Clarendon could soon play a part in bringing valuable wind energy to people across the state of Texas. NewsChannel 10’s Marissa Bagg explains a project that would plug the area into the electric market.
The Public Utility Commission is considering a proposal known as the Panhandle Loop. The project is intended to connect up to 8,000 mega watts of wind, natural gas and coal-fired generation. Hopefully bringing money and new jobs to this area.
“My hope for the panhandle is that this will be so great that all the major communities will want to hook onto this the ERCOT network is very extensive and it’s a huge market for us to tap,” says Landon Lambert, Donley County Attorney.
ERCOT refers to the electric grid operated by the Reliability Council of Texas. If the PUC approves the Panhandle Loop plan, it would connect power producers in the area with customers in Dallas, Austin, even San Antonio.
The $1.5 billion dollar transmission system would harness power through wind farms. And Lambert says Clarendon is perfectly positioned for the kind of upward or downward wind that’s needed.
“Communities that have farmland on the edge of the caprock are going to benefit the most because they’ll have the most desirable location for these wind farms,” says Lambert.
The Loop requires 800 miles of electric transmission lines connected in a fingerlike layout.

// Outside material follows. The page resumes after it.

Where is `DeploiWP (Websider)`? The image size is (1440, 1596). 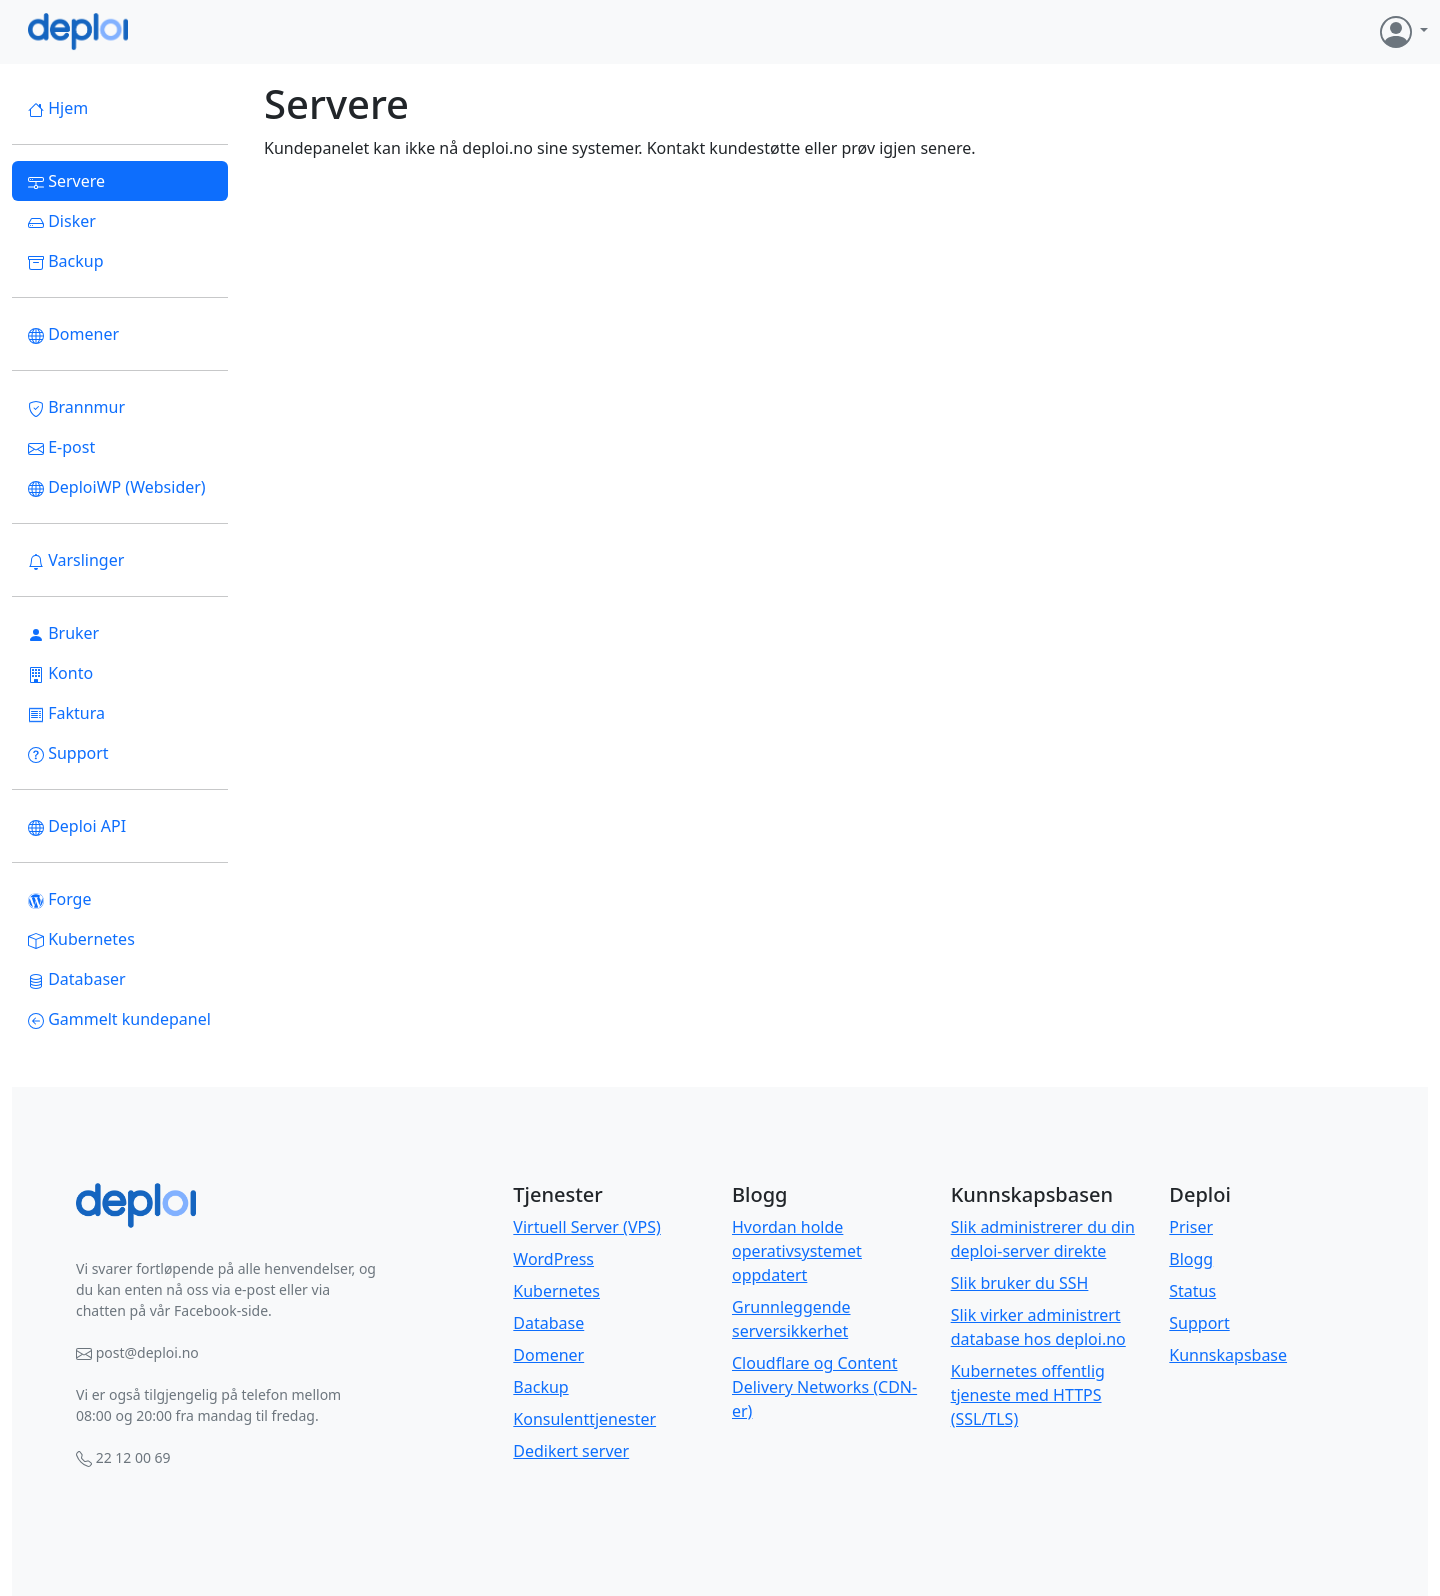 DeploiWP (Websider) is located at coordinates (117, 487).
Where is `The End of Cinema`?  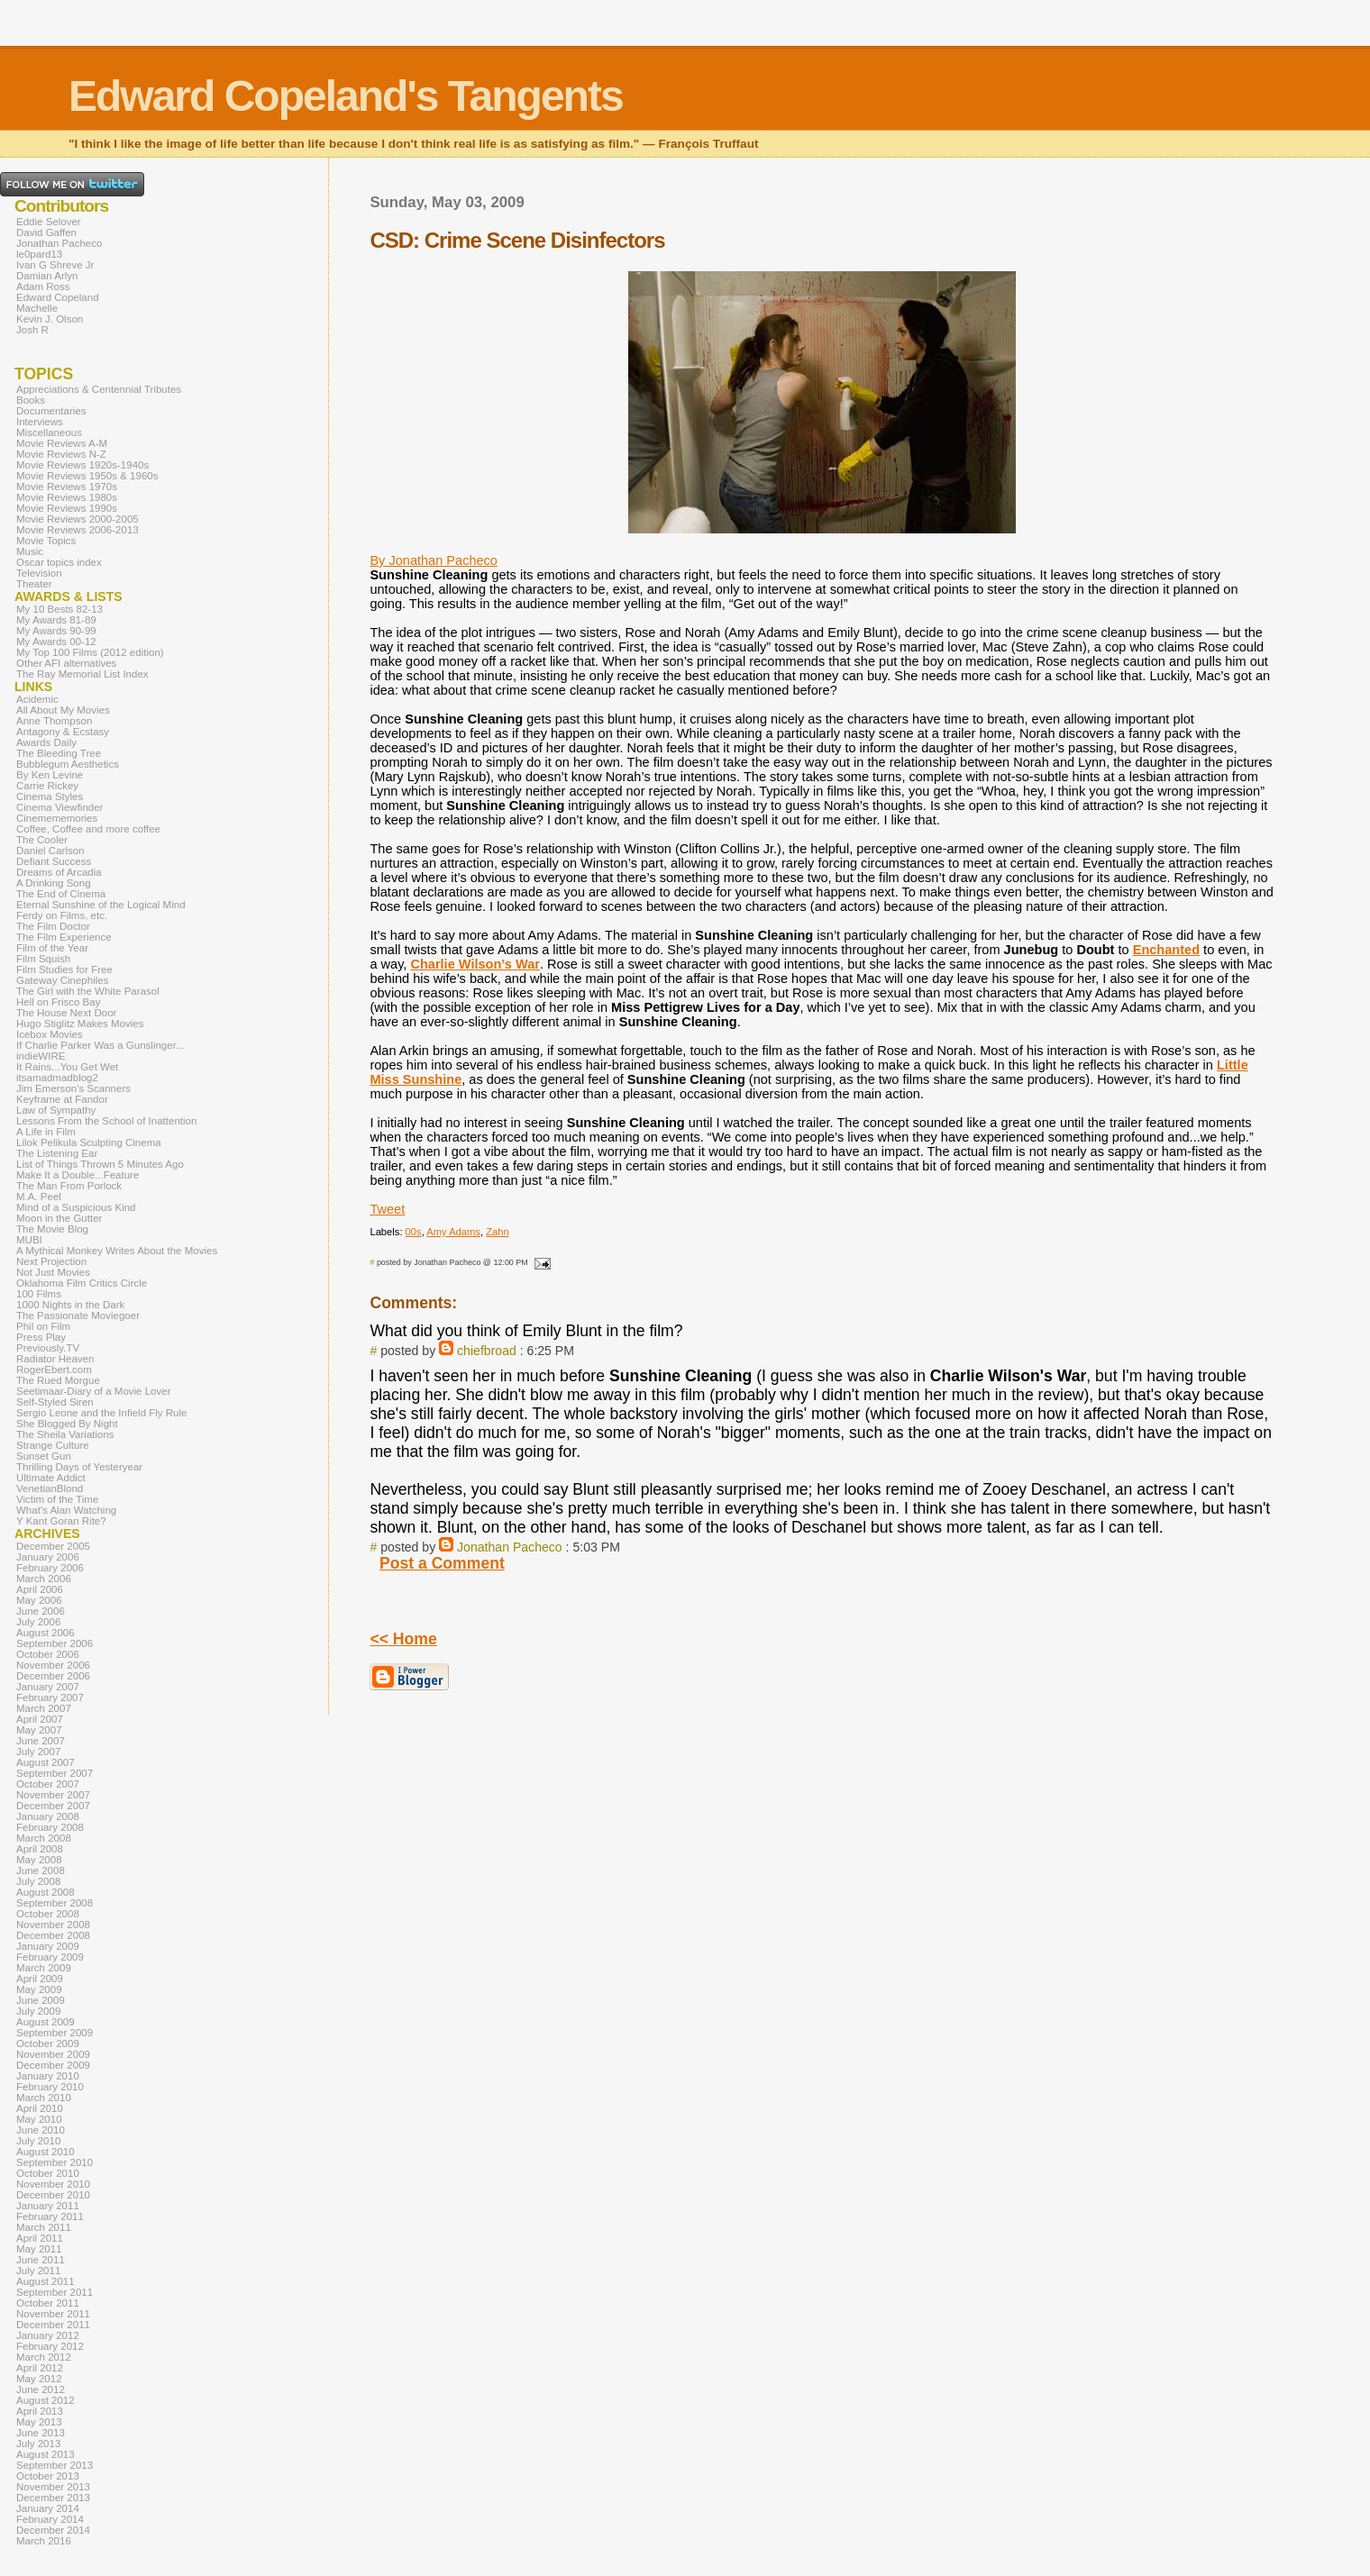 The End of Cinema is located at coordinates (60, 893).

One would start in Amarillo and head southeast through Donley and Hardeman county.
“It’s such a good thing for the surrounding area to get a project to come to this area, most times we feel left out like everything goes but this is a good project,” says Mark White, the Mayor of Clarendon.
The loop would be deemed open access. Meaning any wind coal or natural gas generator is welcome to use the system to access the ercot power market.
“If you can pay or get arrangement or a grant to hook into it, you can sell the wind, it’s going to be a free market,” says Lambert.
Which could bring a lot of people to the Clarendon area to live and work.
“It’s going to be huge change for our county and almost every county in the panhandle and it’s about dog-gone time,” says Lambert.
The Public Utility Commission should come to a decision on the Panhandle Loop in the next few weeks. If it passes, the loop could be complete by 2010.